Ada banyak gejala berbeda dengan tingkat keparahan yang beragam yang dapat mempengaruhi tubuh kita sekaligus. Dilansir dari WebMD, gejala-gejala ini dapat muncul setelah kita makan, mencium bau wewangian, dan lain-lain. Gejala utama ini meliputi munculnya pembengkakan, gatal dan ruam, peradangan, muntah-muntah, sakit kepala, diare dan sembelit, sakit pada area perut, berkeringat, kelelahan, hingga pingsan. Selain itu, detak jantung juga menjadi lebih cepat. Gejala lainnya adalah flushing, yaitu kulit atau wajah memerah dan terasa panas.
Cara mengatasi gejala MCAS
Sampai saat ini, obat MCAS yang ampuh belum tersedia. Namun, kita dapat melakukan beberapa cara, misalnya menghindari pemicu, seperti makanan tertentu, alergen yang ada di lingkungan, pemicu umum seperti stres dan kurang tidur, serta pemicu fisik seperti olahraga berlebihan dan menghadapi perubahan suhu lingkungan yang ekstrem.
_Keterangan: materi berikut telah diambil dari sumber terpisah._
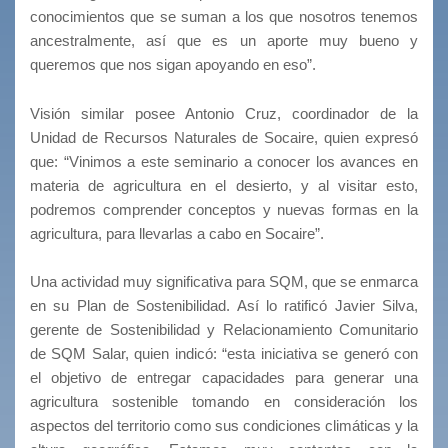
conocimientos que se suman a los que nosotros tenemos
ancestralmente, así que es un aporte muy bueno y
queremos que nos sigan apoyando en eso”.
Visión similar posee Antonio Cruz, coordinador de la
Unidad de Recursos Naturales de Socaire, quien expresó
que: “Vinimos a este seminario a conocer los avances en
materia de agricultura en el desierto, y al visitar esto,
podremos comprender conceptos y nuevas formas en la
agricultura, para llevarlas a cabo en Socaire”.
Una actividad muy significativa para SQM, que se enmarca
en su Plan de Sostenibilidad. Así lo ratificó Javier Silva,
gerente de Sostenibilidad y Relacionamiento Comunitario
de SQM Salar, quien indicó: “esta iniciativa se generó con
el objetivo de entregar capacidades para generar una
agricultura sostenible tomando en consideración los
aspectos del territorio como sus condiciones climáticas y la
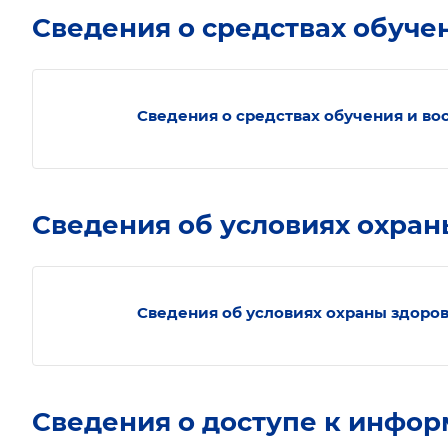
Сведения о средствах обуче
Сведения о средствах обучения и во
Сведения об условиях охра
Сведения об условиях охраны здоро
Сведения о доступе к инфо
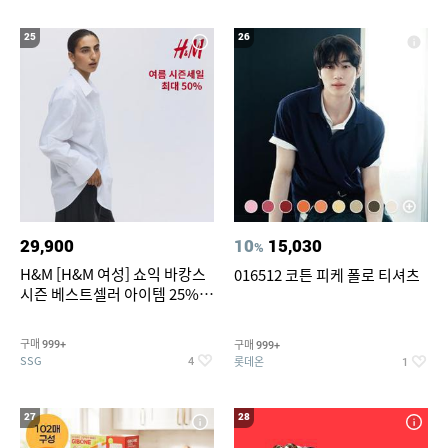
25
26
29,900
10
15,030
%
H&M [H&M 여성] 쇼익 바캉스
016512 코튼 피케 폴로 티셔츠
시즌 베스트셀러 아이템 25%
할인
구매
구매
999+
999+
SSG
롯데온
4
1
27
28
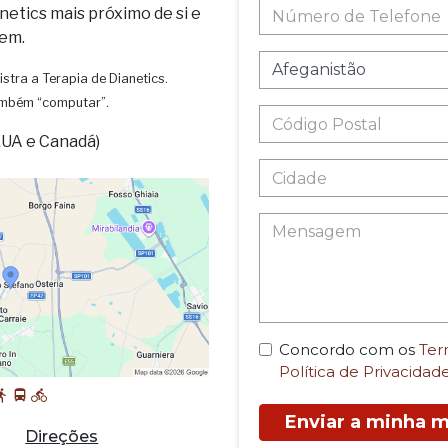
netics mais próximo de si e
em.
istra a Terapia de Dianetics.
também “computar”.
EUA e Canadá)
Concordo com os
Ter
Política de Privacidad
Enviar a minha
Direções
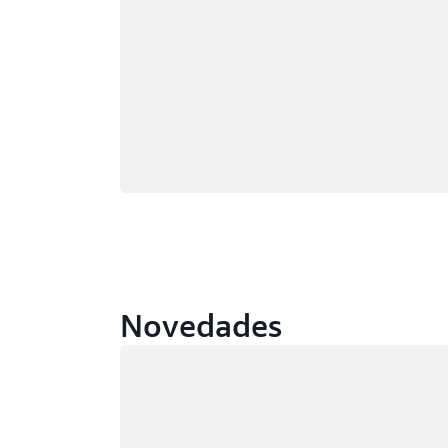
Novedades
Cargando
Diet rendah histamin diketahui dapat membantu beberapa orang mengelola gejala MCAS, meskipun belum terbukti secara ilmiah di dalam penelitian. Diet rendah histamin dilakukan untuk membatasi makanan yang umumnya dianggap tinggi histamin yang dilepaskan oleh sel mast saat diaktifkan. Makanan yang tinggi histamin yang perlu dihindari ini misalnya keju keras, ikan, bayam, sosis, dan alkohol.
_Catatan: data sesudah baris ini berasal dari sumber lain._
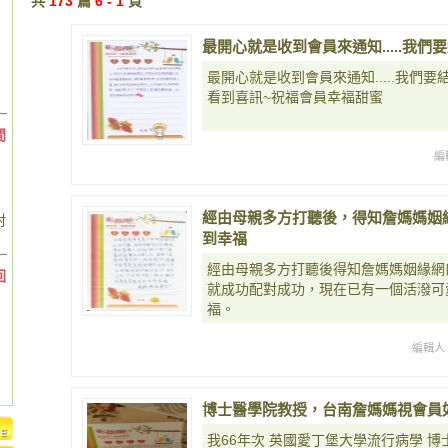
共
173
篇
6 - 1
頁
最開心就是收到會員來通知.....我們
最開心就是收到會員來通知.....我們要
看到喜訊~祝福會員幸福甜蜜
間
編
經由母親多方打聽後，得知詹媽媽姻
對
到幸福
經由母親多方打聽後得知詹媽媽姻緣網
回
就成功配對成功，現在已有一個活潑可
福。
編輯人
博士醫學院教授，台南詹媽媽視會員
我66年次 英國愛丁堡大學流行病學 博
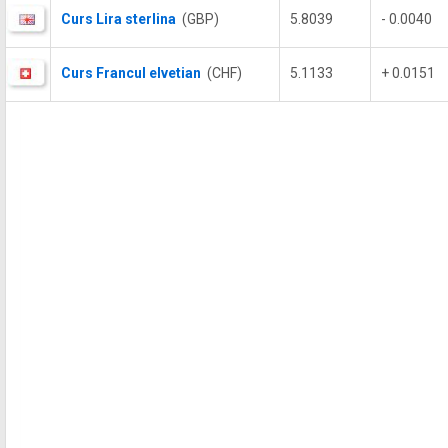
Curs Lira sterlina
(GBP)
5.8039
- 0.0040
Curs Francul elvetian
(CHF)
5.1133
+ 0.0151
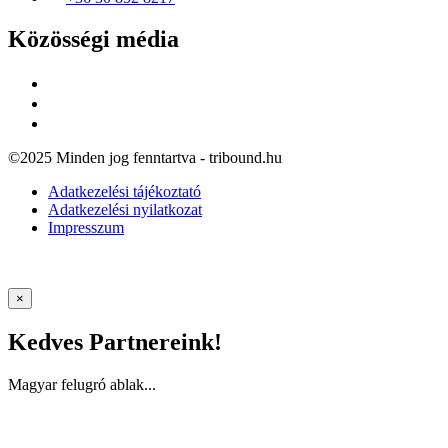
Közösségi média
©2025 Minden jog fenntartva - tribound.hu
Adatkezelési tájékoztató
Adatkezelési nyilatkozat
Impresszum
×
Kedves Partnereink!
Magyar felugró ablak...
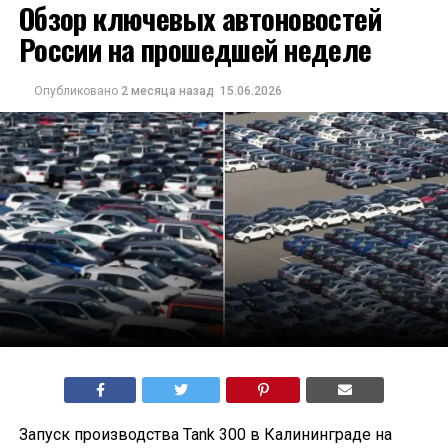
Обзор ключевых автоновостей
России на прошедшей неделе
Опубликовано
2 месяца назад
15.06.2026
Запуск производства Tank 300 в Калининграде на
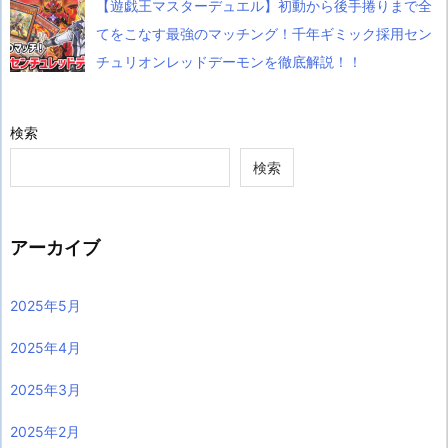
【遊戯王マスターデュエル】初動から後手捲りまで全
てをこなす最強のマッチング！千年ギミック採用セン
チュリオンレッドデーモンを徹底解説！！
検索
検索
アーカイブ
2025年5月
2025年4月
2025年3月
2025年2月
Selain itu, beberapa orang juga menerapkan diet rendah FODMAP untuk mengatasi gejala MCAS, meskipun sama seperti diet rendah histamin yang belum dibuktikan secara ilmiah. Diet rendah FODMAP ini dilakukan dengan menghindari konsumsi makanan-makanan yang mengandung gula dengan tujuan untuk membatasi masuknya makanan tertentu, kemudian mengidentifikasi makanan apa yang ternyata memicu timbulnya gejala MCAS.Â
Pada diet rendah FODMAP, makanan yang dihindari meliputi produk susu, gandum, kacang-kacangan, buah-buahan tertentu, termasuk apel dan persik, serta sayuran tertentu, termasuk asparagus dan brokoli. Walaupun begitu, perlu diingat bahwa kita juga perlu untuk berkonsultasi dengan dokter atau ahli gizi untuk memastikan asupan nutrisi yang tubuh kita perlukan masih tercukupi.
Jika ingin menggunakan obat-obatan, maka gunakanlah obat yang sudah diuji coba oleh medis. Untuk obat-obatan yang sudah dijual bebas, sebaiknya jangan lupa untuk ditanyakan terlebih dahulu kepada apoteker atau penyedia layanan kesehatan terkait kesesuaian dan dosisnya.